There's much more to it than that of course, but I suppose it's worth
asking why there has been so much emphasis on suffering. Was this mainly
the Church, the artists or the believers? And so we got a tour of Christian
history that took in the Council of Nicea which confirmed the true humanity
of Jesus (as well as the divinity!) leading to more of a focus on his
physical life, including the suffering. There was also a focus on the
Eucharistic presence of Christ's body, but nothing on John Paul II's theology
of the body, which would have made a useful addition to the programme.
With the overdose of blood and suffering I doubt if I'll be using it in
my teaching.
30/3/08
The Art
of the Cross
was a fascinating and well-timed documentary on TG4 on Holy Thursday.
While film versions of the passion of Christ attract a lot of media attention,
the classic artworks well deserve the attention this programme gave them.

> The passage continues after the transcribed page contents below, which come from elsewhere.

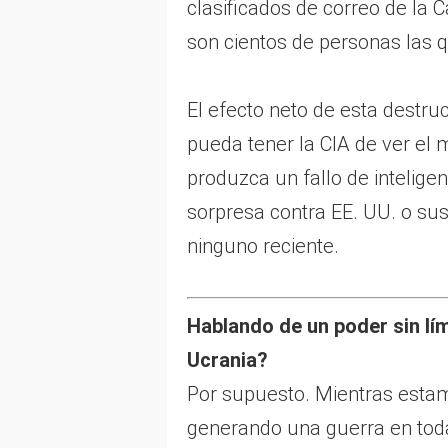
clasificados de correo de la 
son cientos de personas las
El efecto neto de esta destruc
pueda tener la CIA de ver el
produzca un fallo de inteligen
sorpresa contra EE. UU. o sus
ninguno reciente.
Hablando de un poder sin lí
Ucrania?
Por supuesto. Mientras estam
generando una guerra en toda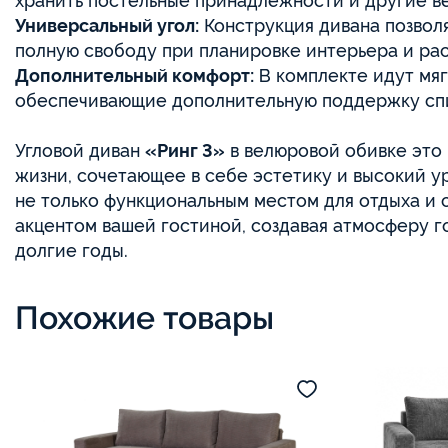
хранить постельные принадлежности и другие в
Универсальный угол:
Конструкция дивана позволя
полную свободу при планировке интерьера и ра
Дополнительный комфорт:
В комплекте идут мя
обеспечивающие дополнительную поддержку спи
Угловой диван
«Ринг 3»
в велюровой обивке это
жизни, сочетающее в себе эстетику и высокий у
не только функциональным местом для отдыха и 
акцентом вашей гостиной, создавая атмосферу г
долгие годы.
Похожие товары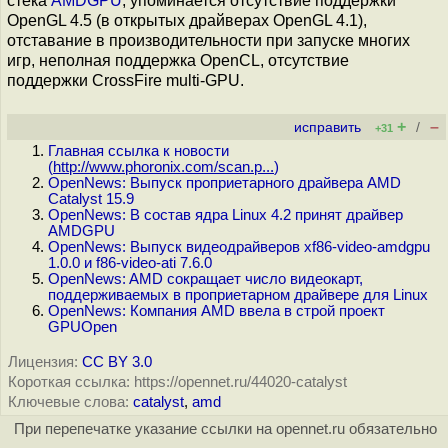
стека
AMDGPU
, упоминается отсутствие поддержки
OpenGL 4.5 (в открытых драйверах OpenGL 4.1),
отставание в производительности при запуске многих
игр, неполная поддержка OpenCL, отсутствие
поддержки CrossFire multi-GPU.
+
–
исправить
/
+31
Главная ссылка к новости
(
http://www.phoronix.com/scan.p...
)
OpenNews: Выпуск проприетарного драйвера AMD
Catalyst 15.9
OpenNews: В состав ядра Linux 4.2 принят драйвер
AMDGPU
OpenNews: Выпуск видеодрайверов xf86-video-amdgpu
1.0.0 и f86-video-ati 7.6.0
OpenNews: AMD сокращает число видеокарт,
поддерживаемых в проприетарном драйвере для Linux
OpenNews: Компания AMD ввела в строй проект
GPUOpen
Лицензия:
CC BY 3.0
Короткая ссылка: https://opennet.ru/44020-catalyst
Ключевые слова:
catalyst
,
amd
При перепечатке указание ссылки на opennet.ru обязательно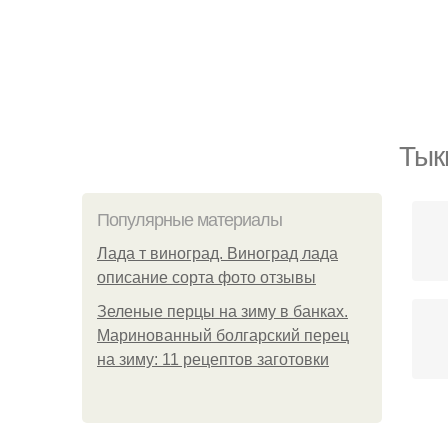
Тык
Популярные материалы
Лада т виноград. Виноград лада
описание сорта фото отзывы
Зеленые перцы на зиму в банках.
Маринованный болгарский перец
на зиму: 11 рецептов заготовки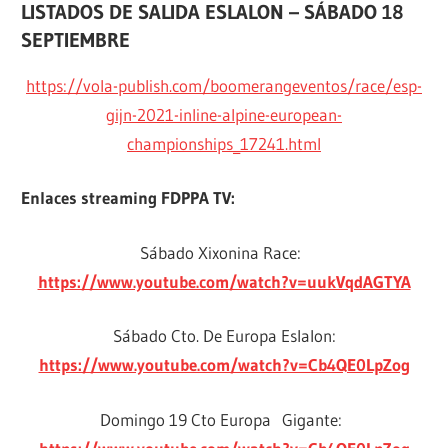
LISTADOS DE SALIDA ESLALON – SÁBADO 18
SEPTIEMBRE
https://vola-publish.com/boomerangeventos/race/esp-
gijn-2021-inline-alpine-european-
championships_17241.html
Enlaces streaming FDPPA TV:
Sábado Xixonina Race:
https://www.youtube.com/watch?v=uukVqdAGTYA
Sábado Cto. De Europa Eslalon:
https://www.youtube.com/watch?v=Cb4QE0LpZog
Domingo 19 Cto Europa Gigante: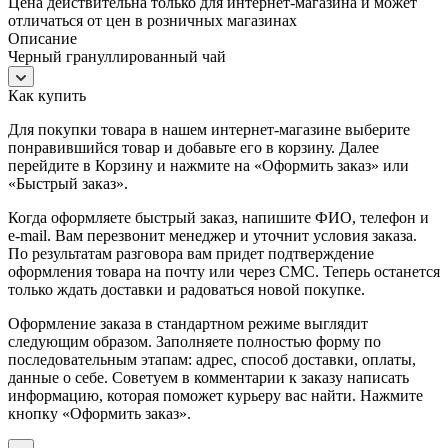
Цена действительна только для интернет-магазина и может
отличаться от цен в розничных магазинах
Описание
Черный грануллированный чай
Как купить
Для покупки товара в нашем интернет-магазине выберите
понравившийся товар и добавьте его в корзину. Далее
перейдите в Корзину и нажмите на «Оформить заказ» или
«Быстрый заказ».
Когда оформляете быстрый заказ, напишите ФИО, телефон и
e-mail. Вам перезвонит менеджер и уточнит условия заказа.
По результатам разговора вам придет подтверждение
оформления товара на почту или через СМС. Теперь останется
только ждать доставки и радоваться новой покупке.
Оформление заказа в стандартном режиме выглядит
следующим образом. Заполняете полностью форму по
последовательным этапам: адрес, способ доставки, оплаты,
данные о себе. Советуем в комментарии к заказу написать
информацию, которая поможет курьеру вас найти. Нажмите
кнопку «Оформить заказ».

Christianity was described as one of the most image based religions, with
the cross as the most painted subject, whether in the context of suffering,
triumph or both. Many early crucifixion scenes showed Christ triumphant
on the cross, but the Italian painter Cimabue showed Jesus twisted in
pain, with such a saddening facial expression. What struck me most about
Giotto's crucifixion scene was the awful distress on the faces of the
angels he painted around the cross. Van der Weyden paid minute attention
to detail in his oil paintings - so obvious in his focus on Mary's tears
in his work "The Deposition". Grunewald went for the jugular with his
gruesome depiction of Jesus' torn and tortured body, leaving little to
the imagination. Later artists like Francis Bacon and Picasso, though
not believers, were fascinated by the cross while Chagall painted crucifixion
scenes to symbolise the ongoing mistreatment of the Jewish people under
Nazi rule. For Salvador Dali's famous crucifixion, he hired a Hollywood
stuntman to hang on a cross so that he could use him as a model! Copies
of all these artworks are readily available in the shops and online -
just waiting to be used as an aid to prayer. They could be incorporated
into a slide presentation and used for meditation in the school prayer
room or for discussion in the classroom. I'd love to see a similar documentary
on the art of the resurrection, perhaps an even greater challenge to artists.